** INPUT RECORDS follows **
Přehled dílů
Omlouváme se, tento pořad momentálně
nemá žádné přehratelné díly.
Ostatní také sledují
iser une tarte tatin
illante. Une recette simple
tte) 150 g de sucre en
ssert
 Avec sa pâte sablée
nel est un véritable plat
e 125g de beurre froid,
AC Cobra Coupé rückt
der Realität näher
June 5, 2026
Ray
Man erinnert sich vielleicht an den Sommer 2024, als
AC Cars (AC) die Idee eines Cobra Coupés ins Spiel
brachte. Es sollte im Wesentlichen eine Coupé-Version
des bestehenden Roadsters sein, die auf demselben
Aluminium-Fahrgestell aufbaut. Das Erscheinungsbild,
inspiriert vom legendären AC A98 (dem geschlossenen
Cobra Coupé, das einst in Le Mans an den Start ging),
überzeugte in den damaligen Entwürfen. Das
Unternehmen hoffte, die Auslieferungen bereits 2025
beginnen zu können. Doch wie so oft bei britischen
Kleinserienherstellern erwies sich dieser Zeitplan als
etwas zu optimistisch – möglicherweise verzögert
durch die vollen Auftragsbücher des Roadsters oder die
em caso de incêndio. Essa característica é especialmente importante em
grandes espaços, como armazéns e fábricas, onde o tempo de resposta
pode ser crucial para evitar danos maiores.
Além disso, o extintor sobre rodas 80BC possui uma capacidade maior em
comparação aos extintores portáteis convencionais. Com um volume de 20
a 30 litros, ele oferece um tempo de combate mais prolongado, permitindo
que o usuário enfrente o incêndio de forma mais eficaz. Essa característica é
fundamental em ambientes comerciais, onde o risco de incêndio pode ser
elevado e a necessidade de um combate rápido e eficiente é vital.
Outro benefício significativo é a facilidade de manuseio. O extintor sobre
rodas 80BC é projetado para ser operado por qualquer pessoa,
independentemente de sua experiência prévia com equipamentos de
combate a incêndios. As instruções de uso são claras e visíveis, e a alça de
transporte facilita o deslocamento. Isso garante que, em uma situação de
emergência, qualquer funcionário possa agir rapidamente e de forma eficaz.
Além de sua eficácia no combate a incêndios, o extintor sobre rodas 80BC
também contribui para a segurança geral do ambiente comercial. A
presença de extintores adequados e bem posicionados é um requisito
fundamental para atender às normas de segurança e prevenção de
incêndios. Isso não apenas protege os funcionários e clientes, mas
** End of INPUT RECORDS **
** INPUT RECORDS follows **
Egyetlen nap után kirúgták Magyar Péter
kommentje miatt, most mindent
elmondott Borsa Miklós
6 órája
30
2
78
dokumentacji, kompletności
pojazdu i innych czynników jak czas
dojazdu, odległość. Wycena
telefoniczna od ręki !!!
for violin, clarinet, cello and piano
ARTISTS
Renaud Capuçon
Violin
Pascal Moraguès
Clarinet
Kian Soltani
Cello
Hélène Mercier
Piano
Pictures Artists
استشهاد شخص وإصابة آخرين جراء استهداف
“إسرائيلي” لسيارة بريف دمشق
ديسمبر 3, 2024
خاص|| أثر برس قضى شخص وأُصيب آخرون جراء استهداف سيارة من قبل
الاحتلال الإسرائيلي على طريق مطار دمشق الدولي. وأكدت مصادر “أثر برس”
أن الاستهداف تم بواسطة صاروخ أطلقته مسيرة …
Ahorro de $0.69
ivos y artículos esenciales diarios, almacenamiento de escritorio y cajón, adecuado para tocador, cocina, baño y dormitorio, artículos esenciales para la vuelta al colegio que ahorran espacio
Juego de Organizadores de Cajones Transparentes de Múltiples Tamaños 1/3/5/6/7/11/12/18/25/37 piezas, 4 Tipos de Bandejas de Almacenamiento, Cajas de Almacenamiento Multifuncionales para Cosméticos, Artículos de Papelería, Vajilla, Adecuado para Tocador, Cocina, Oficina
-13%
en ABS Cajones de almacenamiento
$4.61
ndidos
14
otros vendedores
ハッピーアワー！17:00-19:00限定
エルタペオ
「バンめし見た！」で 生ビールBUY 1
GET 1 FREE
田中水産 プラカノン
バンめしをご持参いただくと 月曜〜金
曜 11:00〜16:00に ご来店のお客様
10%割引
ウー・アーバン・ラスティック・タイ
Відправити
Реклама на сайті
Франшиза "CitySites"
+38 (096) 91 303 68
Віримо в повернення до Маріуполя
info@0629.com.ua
** End of INPUT RECORDS **
** INPUT RECORDS follows **
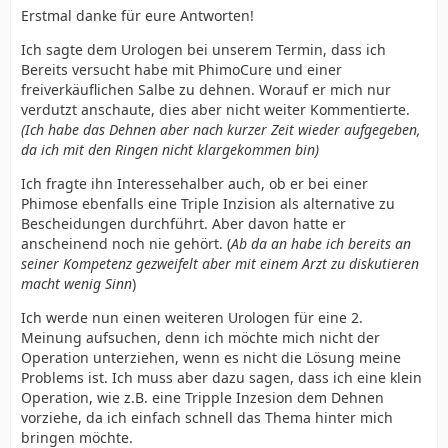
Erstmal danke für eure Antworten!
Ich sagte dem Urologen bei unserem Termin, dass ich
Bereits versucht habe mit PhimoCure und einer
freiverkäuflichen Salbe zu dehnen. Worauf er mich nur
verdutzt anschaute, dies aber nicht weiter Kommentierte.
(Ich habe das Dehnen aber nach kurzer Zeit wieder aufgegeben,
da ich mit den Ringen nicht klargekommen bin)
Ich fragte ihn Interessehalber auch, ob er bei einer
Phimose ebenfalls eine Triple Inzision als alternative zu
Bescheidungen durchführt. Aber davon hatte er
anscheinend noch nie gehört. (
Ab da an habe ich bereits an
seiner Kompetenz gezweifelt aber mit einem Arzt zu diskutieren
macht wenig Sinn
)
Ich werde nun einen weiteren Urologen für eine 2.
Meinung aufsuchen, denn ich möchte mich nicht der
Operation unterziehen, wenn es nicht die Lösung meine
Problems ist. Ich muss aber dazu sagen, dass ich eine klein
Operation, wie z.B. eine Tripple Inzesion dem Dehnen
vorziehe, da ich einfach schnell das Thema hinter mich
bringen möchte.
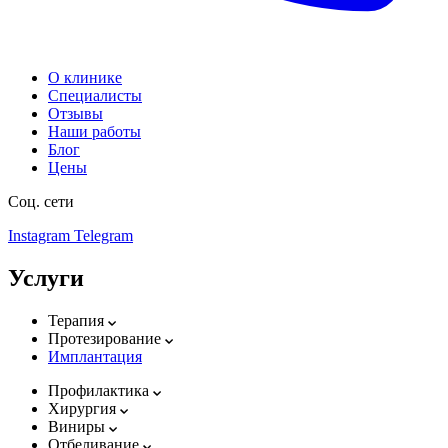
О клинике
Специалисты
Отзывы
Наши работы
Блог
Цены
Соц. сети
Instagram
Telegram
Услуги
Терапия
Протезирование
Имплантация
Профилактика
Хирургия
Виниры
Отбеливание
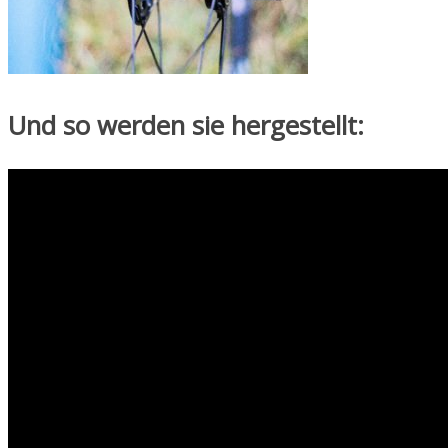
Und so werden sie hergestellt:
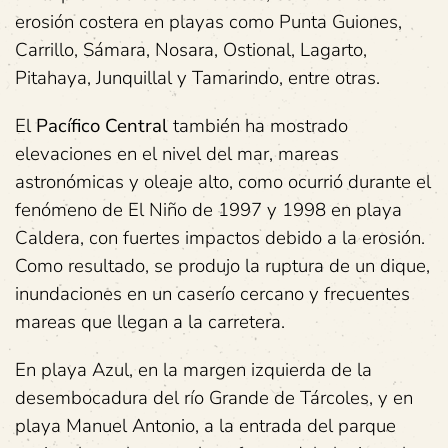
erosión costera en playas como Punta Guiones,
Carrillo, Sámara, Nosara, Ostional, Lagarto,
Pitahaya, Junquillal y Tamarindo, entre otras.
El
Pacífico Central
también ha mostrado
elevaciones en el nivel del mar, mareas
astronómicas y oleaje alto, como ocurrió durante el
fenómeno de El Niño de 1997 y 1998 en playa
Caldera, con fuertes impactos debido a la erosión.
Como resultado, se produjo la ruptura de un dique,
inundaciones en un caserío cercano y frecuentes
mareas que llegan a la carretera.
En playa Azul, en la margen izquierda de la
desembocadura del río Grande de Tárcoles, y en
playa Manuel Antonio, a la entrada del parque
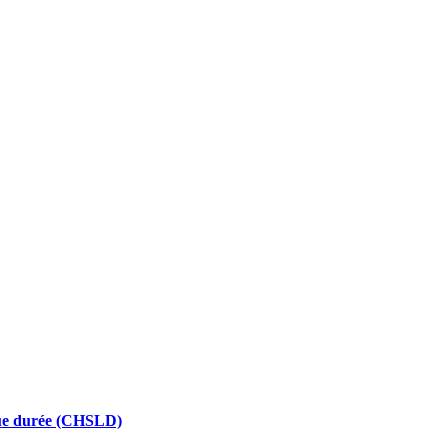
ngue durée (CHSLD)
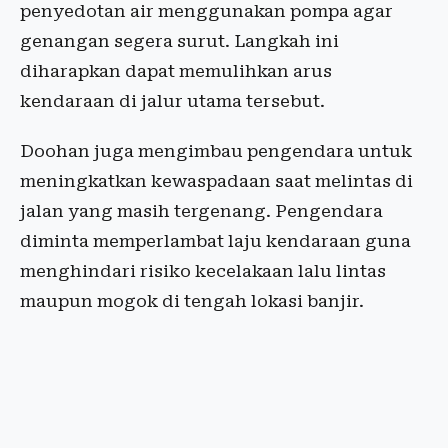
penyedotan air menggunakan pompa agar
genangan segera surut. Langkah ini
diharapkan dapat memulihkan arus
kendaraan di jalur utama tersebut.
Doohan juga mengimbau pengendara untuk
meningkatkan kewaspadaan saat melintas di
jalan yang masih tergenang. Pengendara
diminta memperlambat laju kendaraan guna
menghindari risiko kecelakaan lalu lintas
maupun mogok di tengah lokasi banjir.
** End of INPUT RECORDS **
Pick out every line above that holds the word "sich" and copy it.

Man erinnert sich vielleicht an den Sommer 2024, als
Kleinserienherstellern erwies sich dieser Zeitplan als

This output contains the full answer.